- The paper presents RAGPulse as a high-fidelity workload trace dataset that captures real-world RAG request dynamics and performance bottlenecks.
- It leverages detailed analyses of temporal locality, skewed document access, and dynamic input compositions to inform caching and scheduling strategies.
- The study validates optimization techniques across both offline and online system architectures, effectively bridging academic insights with practical deployment.
RAGPulse: Optimizing RAG Serving Systems with Open-Source Workload Traces
Introduction to Retrieval-Augmented Generation (RAG)
Retrieval-Augmented Generation (RAG) enhances LLMs by integrating external knowledge bases to address challenges such as knowledge cutoff and hallucination. RAG systems utilize a multi-stage pipeline consisting of retrieval, augmentation, and generation phases. This workflow synergizes the reasoning capabilities of LLMs with the factual accuracy of external databases, significantly improving the reliability and timeliness of LLM applications.
Despite these advantages, existing generic LLM inference traces do not capture the unique workload characteristics of RAG systems, leading to performance gaps between academic research and real-world deployment. The introduction of RAGPulse aims to bridge this gap by providing an open-source RAG workload trace dataset, offering high-fidelity insights into the real-world dynamics of RAG workloads.
Figure 1: Workflow of RAG.
RAGPulse Dataset Overview
RAGPulse was compiled from a university-wide Q&A system that serves over 40,000 students and faculties. The dataset meticulously records system-level runtime information for various RAG requests, emphasizing temporal locality and skewed hot document access patterns.
Key Dataset Features
- Temporal Locality and Skewed Access Patterns: RAG workloads exhibit a highly skewed access pattern where a small subset of documents is frequently referenced, indicating significant potential for optimization through retrieval caching.
- Dynamic Input Composition: Inputs vary with request length, affecting the proportional contribution of components like system prompts and retrieved passages.

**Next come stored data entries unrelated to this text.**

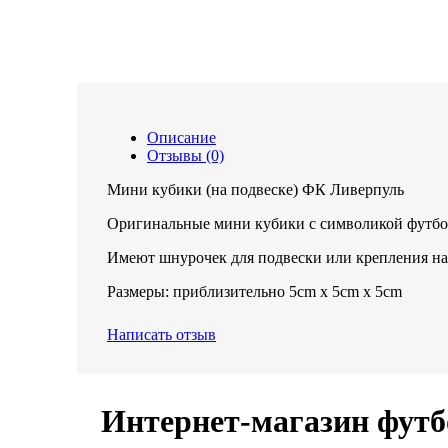
Описание
Отзывы (0)
Мини кубики (на подвеске) ФК Ливерпуль
Оригинальные мини кубики с символикой футбо
Имеют шнурочек для подвески или крепления на 
Размеры: приблизительно 5cm x 5cm x 5cm
Написать отзыв
Интернет-магазин футб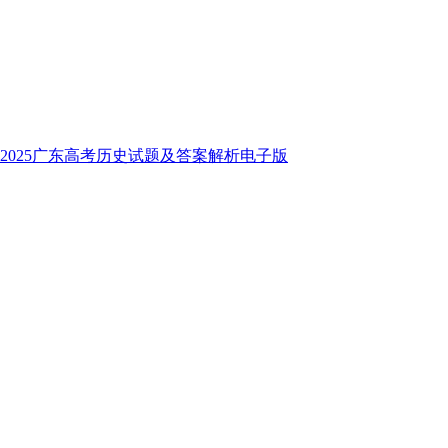
2025广东高考历史试题及答案解析电子版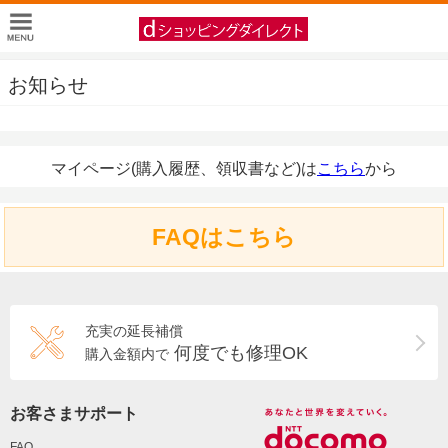
お知らせ
マイページ(購入履歴、領収書など)は
こちら
から
FAQはこちら
充実の延長補償
何度でも修理OK
購入金額内で
お客さまサポート
FAQ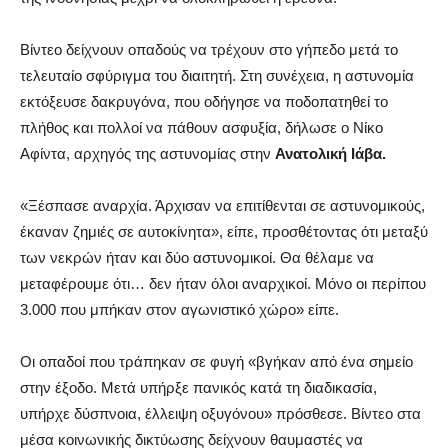
Βίντεο δείχνουν οπαδούς να τρέχουν στο γήπεδο μετά το
τελευταίο σφύριγμα του διαιτητή. Στη συνέχεια, η αστυνομία
εκτόξευσε δακρυγόνα, που οδήγησε να ποδοπατηθεί το
πλήθος και πολλοί να πάθουν ασφυξία, δήλωσε ο Νίκο
Αφίντα, αρχηγός της αστυνομίας στην
Ανατολική Ιάβα.
«Ξέσπασε αναρχία. Άρχισαν να επιτίθενται σε αστυνομικούς,
έκαναν ζημιές σε αυτοκίνητα», είπε, προσθέτοντας ότι μεταξύ
των νεκρών ήταν και δύο αστυνομικοί. Θα θέλαμε να
μεταφέρουμε ότι… δεν ήταν όλοι αναρχικοί. Μόνο οι περίπου
3.000 που μπήκαν στον αγωνιστικό χώρο» είπε.
Οι οπαδοί που τράπηκαν σε φυγή «βγήκαν από ένα σημείο
στην έξοδο. Μετά υπήρξε πανικός κατά τη διαδικασία,
υπήρχε δύσπνοια, έλλειψη οξυγόνου» πρόσθεσε. Βίντεο στα
μέσα κοινωνικής δικτύωσης δείχνουν θαυμαστές να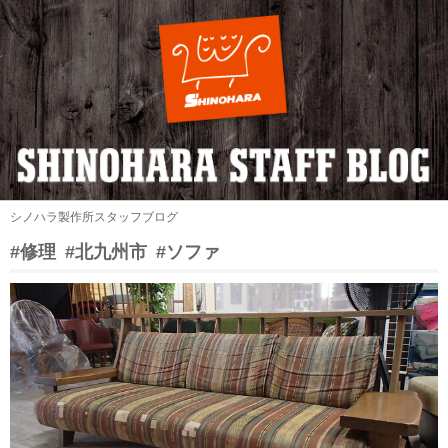
シノハラ製作所スタッフブログ
#修理
#北九州市
#ソファ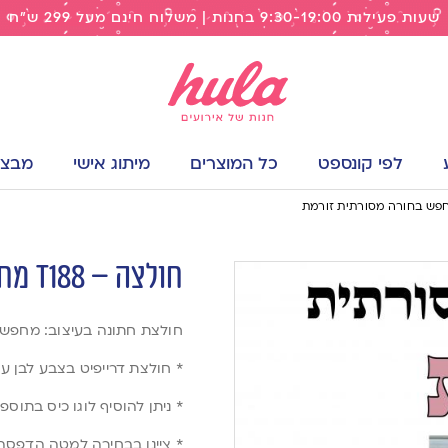
שעות פעילות 9:30-19:00 בחנות | משלוח חינם מעל 299 ש"ח
לפי קונספט
כל המוצרים
מיתוג אישי
מבצעי
חולצה – T188 מחפש בחורה מסורתית זורמת
חולצת חתונה בעיצוב: מחפש 
* חולצת דרייפיט בצבע לבן 
* ניתן להוסיף לוגו כיס בתוס
* ציינו בבחירה למטה הדפס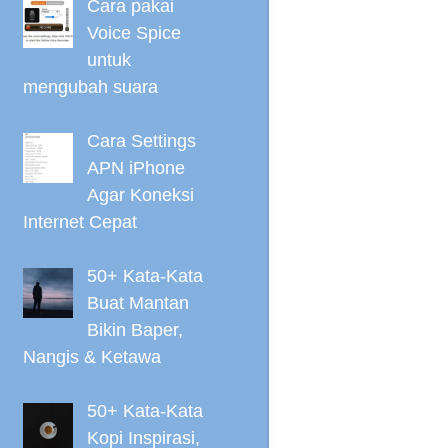
Cara pakai
Voice Spice
untuk
mengubah suara
Cara Settings
APN iPhone
Agar Koneksi
Internet Cepat
50+ Kata-Kata
Buat Mantan
Bikin Baper,
Nangis & Ketawa
50+ Kata-Kata
Kopi Inspirasi,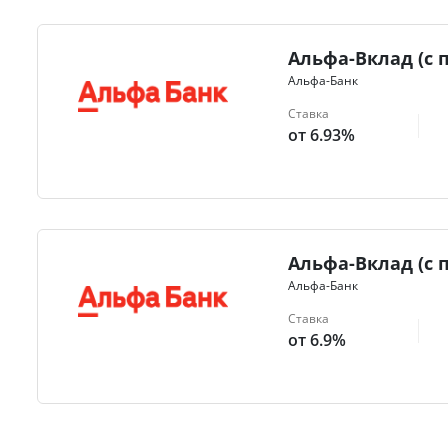
Альфа-Вклад (с 
Альфа-Банк
Ставка
от 6.93%
Альфа-Вклад (с 
Альфа-Банк
Ставка
от 6.9%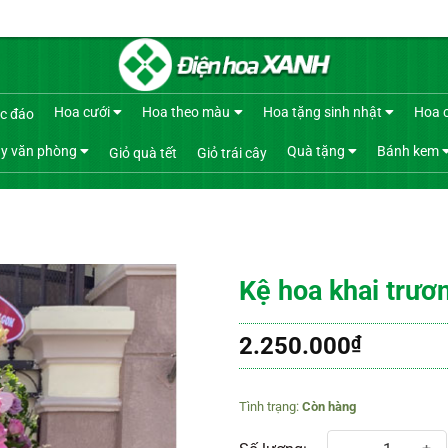
Hoa cưới
Hoa theo màu
Hoa tặng sinh nhật
Hoa 
c đáo
y văn phòng
Quà tặng
Bánh kem
Giỏ quà tết
Giỏ trái cây
Kệ hoa khai trươ
2.250.000
₫
Còn hàng
Kệ hoa khai trương 480 số lượng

This variability suggests heterogeneous processing overheads contingent on request type.
- Periodic Workload Fluctuations: Periodic peaks and troughs in system throughput are consistent with diurnal human activity patterns, providing critical insights for resource scheduling and load balancing.
Figure 2: CDF of Input and Output Token Lengths in RAGPulse.
Figure 3: Throughput over time in RAGPulse.
Applications and Implications of RAGPulse
RAGPulse serves as a foundation for several optimization strategies in RAG systems:
- Precise Performance Bottleneck Analysis: Enables analysis of latency contributions across retrieval, reranking, and generation stages to identify bottlenecks.
- Informed Scheduling and Caching: Facilitates the design of sophisticated strategies such as content-aware batching and efficient KV cache reuse under real-world inter-request dependency patterns.
- High-Fidelity Benchmarking: Provides a validated basis for establishing realistic workload models, simulators, and benchmarks for academic and industrial research.
Given these capabilities, RAGPulse is a valuable resource for advancing both the theoretical understanding and practical deployment of RAG systems, empowering researchers to address contemporary challenges in LLM-serving environments.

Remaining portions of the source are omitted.